5 JANUARY 2008, Page 39

High maintenance

Melissa Kite

Since when did we become incapable of doing anything for ourselves? It started off with cleaners. In the bad old days only rich people had cleaners. Now everyone has a cleaner. Cleaners have cleaners.

The golden age of cheap foreign labour means that nobody has to tidy up their own mess. Or cook their own dinner, or dig their own garden, or feed their own cats, or, indeed, do their own job.

My friend Catherine has a PA. My friend Catherine is a PA. Since when did a PA need a PA? And what happens when the PA’s PA needs a PA?

Doing boring things for yourself is just so Nineties. Outsourcing, that’s the buzzword.

Whereas our parents rolled up their sleeves and got on with it, we are the generation who said, ‘Get someone in.’ Nobody wants to do anything that could be done by someone else at great expense any more.

I have several friends who pay their nanny more than they earn, rather than stay at home and look after their own children.

Shopping’s over. Shopping’s for losers. I complained about shopping to a friend the other day and she expressed flabbergasted disbelief that I was attempting to do it for myself. Did I not have a personal shopper, or retail technician as they are now known?

Don’t even think about cooking, obviously. Nobody cooks anymore. The students who live next door to me had a dinner party the other week, and one of those bespoke organic, wholefood caterers arrived to deliver finest wild salmon and macrobiotic pulses.

Still walking your dog? Thought the whole point of a mutt was the exercising of it? Not so. You want to ring ‘walkies.com’. According to the blurb on the side of their blue and pink vans, the arduous and hitherto soul-crushing requirement to attach your hound to a length of chain and parade it down the street has now been alleviated by the dawn of personal dogwalking.

Washing your face used to be a straightforward affair. I never gave it much thought before now. But that was before I discovered the ‘facialist’. The facialist can wash your face much better than you can and it only costs £80. My mother used to enjoy painting her nails. Now she has a nail technician.

Preferably all personal staff must come to your house, and you must refer to them as ‘my’, as if you own them. ‘My’ personal trainer, tai chi instructor, accountant, time manager. They also have to be described as ‘marvellous’. If a friend has a rival reiki masseur it is important that you make clear that yours is superior. Ditto your nutritionist. Your nutritionist should be spotting more foods that are poisoning you to death than your friends’ nutritionists, who will be overlooking all manner of fatal wheat intolerances, sugar addictions and coffee allergies which your man has brilliantly spotted. In any case, you clearly cannot decide what you like to eat yourself. That is madness.

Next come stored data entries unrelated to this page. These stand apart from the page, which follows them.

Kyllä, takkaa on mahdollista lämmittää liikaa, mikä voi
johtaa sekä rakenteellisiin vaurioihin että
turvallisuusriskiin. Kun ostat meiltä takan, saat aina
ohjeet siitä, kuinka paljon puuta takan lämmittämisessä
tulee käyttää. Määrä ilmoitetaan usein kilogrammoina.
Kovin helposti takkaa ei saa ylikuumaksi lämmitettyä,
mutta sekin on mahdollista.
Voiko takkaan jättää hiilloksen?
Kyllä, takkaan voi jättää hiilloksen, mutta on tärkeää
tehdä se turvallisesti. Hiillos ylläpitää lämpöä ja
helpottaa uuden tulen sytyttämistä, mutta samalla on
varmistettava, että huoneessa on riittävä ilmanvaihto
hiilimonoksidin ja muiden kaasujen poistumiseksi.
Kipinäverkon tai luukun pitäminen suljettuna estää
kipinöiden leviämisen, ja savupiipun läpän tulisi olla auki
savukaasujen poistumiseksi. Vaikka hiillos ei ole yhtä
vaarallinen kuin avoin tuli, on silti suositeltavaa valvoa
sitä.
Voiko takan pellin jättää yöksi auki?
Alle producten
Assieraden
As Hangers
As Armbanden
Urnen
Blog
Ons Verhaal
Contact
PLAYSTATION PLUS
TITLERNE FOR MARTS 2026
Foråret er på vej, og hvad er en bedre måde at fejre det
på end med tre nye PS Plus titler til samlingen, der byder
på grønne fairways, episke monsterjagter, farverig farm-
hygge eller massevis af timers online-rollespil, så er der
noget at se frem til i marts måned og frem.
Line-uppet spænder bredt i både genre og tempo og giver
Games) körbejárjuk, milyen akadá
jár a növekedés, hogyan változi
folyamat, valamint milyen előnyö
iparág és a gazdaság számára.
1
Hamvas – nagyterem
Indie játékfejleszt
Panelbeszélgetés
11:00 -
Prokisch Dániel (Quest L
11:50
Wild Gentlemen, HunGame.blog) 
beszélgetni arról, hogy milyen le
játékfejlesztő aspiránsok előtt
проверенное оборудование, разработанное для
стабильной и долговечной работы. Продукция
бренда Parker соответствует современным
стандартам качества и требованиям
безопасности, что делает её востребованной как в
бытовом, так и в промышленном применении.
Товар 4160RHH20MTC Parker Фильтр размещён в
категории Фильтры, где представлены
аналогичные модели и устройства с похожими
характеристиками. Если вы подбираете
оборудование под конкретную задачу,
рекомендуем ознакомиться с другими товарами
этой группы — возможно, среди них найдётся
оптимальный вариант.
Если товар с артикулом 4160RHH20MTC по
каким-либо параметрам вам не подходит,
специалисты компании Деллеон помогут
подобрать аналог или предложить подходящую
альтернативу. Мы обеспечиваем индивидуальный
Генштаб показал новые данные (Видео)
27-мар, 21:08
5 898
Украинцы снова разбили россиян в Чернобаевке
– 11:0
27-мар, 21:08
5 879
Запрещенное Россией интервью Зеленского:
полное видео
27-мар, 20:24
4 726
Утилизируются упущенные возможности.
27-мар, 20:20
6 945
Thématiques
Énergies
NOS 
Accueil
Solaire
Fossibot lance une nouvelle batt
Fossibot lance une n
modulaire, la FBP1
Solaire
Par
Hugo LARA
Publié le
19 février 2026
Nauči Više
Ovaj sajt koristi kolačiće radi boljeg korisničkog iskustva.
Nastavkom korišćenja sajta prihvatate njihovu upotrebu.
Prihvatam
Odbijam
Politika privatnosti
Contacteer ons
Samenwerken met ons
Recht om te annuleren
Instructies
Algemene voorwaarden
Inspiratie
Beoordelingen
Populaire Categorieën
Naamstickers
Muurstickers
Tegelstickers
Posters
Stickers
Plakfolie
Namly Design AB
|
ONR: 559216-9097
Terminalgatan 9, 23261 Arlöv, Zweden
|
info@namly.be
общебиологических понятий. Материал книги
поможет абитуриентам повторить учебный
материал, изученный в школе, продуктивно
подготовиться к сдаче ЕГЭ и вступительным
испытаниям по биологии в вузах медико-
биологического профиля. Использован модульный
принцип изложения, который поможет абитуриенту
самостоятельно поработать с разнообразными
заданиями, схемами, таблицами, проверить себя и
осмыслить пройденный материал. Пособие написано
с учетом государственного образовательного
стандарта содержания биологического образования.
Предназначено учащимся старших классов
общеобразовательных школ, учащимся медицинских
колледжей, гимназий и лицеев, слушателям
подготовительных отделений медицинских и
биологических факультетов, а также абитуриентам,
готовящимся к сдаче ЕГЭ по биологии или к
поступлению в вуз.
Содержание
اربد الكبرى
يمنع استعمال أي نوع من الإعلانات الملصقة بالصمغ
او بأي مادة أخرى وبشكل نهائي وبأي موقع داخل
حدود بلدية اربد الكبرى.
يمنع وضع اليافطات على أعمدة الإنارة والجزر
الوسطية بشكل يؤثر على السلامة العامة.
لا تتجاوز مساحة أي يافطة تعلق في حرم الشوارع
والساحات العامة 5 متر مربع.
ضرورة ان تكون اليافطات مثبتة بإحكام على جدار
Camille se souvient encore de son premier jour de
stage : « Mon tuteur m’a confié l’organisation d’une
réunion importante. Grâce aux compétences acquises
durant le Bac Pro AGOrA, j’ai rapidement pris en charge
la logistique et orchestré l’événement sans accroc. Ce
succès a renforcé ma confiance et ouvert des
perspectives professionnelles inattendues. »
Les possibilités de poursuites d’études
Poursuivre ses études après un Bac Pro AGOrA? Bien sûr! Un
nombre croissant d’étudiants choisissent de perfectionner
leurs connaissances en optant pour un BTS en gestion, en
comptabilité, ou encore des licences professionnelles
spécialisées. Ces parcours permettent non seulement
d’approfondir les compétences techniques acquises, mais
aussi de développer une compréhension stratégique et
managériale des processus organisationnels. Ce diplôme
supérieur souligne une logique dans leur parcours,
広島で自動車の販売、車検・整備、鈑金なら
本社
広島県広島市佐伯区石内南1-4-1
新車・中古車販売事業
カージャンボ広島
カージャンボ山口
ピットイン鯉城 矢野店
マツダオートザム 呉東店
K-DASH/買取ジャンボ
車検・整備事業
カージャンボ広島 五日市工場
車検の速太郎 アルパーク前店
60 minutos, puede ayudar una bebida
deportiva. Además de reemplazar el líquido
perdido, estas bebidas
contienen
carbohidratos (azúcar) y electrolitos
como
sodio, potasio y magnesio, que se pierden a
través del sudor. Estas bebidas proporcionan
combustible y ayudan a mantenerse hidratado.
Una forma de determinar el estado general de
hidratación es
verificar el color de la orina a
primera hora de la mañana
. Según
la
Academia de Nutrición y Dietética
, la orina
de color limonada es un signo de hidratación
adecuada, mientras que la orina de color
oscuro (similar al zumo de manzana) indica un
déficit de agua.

My little army of helpers is still in its infancy and I’m amazed at what I have already ceased being able to do. Since acquiring a cleaner, a catsitter, a gardener and an oddjob man called Tony I find myself quite incapable of doing all manner of tasks. Only Tony, for example, can now change light bulbs, switch radiators off and get stuff down from the top shelves in my kitchen. I am at a loss to know how to negotiate leaves unless I call Pete the gardener. I must say, however, that both Tony and Pete are frustrated men. I get the impression Tony is tired of being called out and paid £70 to open stuck doors. And as I have only a small paved area at the rear of my house poor Pete rarely has anything to do at all. The last really exciting commission I gave him was to bury the cat.

Still, I can’t help thinking that there are other areas of my life I could be outsourcing. Talking to friends on the phone, for example. A personal friend manager might be able to do all the pointless gossiping for me and then issue me with a summary of things I need to know, mostly advice about facialists.

I also need a catsitter-sitter. Someone to come in and check that the catsitter has sat well enough. My friend Nicola solved this particular problem by having a live-in catsitter, a cat au pair, who, in return for a suite of rooms in her house and a small stipend, is on hand 24 hours a day in case there is a feline emergency.

Of course we could all just go home and sort out our stuff for ourselves. But that wouldn’t be very progressive, would it?

Melissa Kite is deputy political editor of the Sunday Telegraph.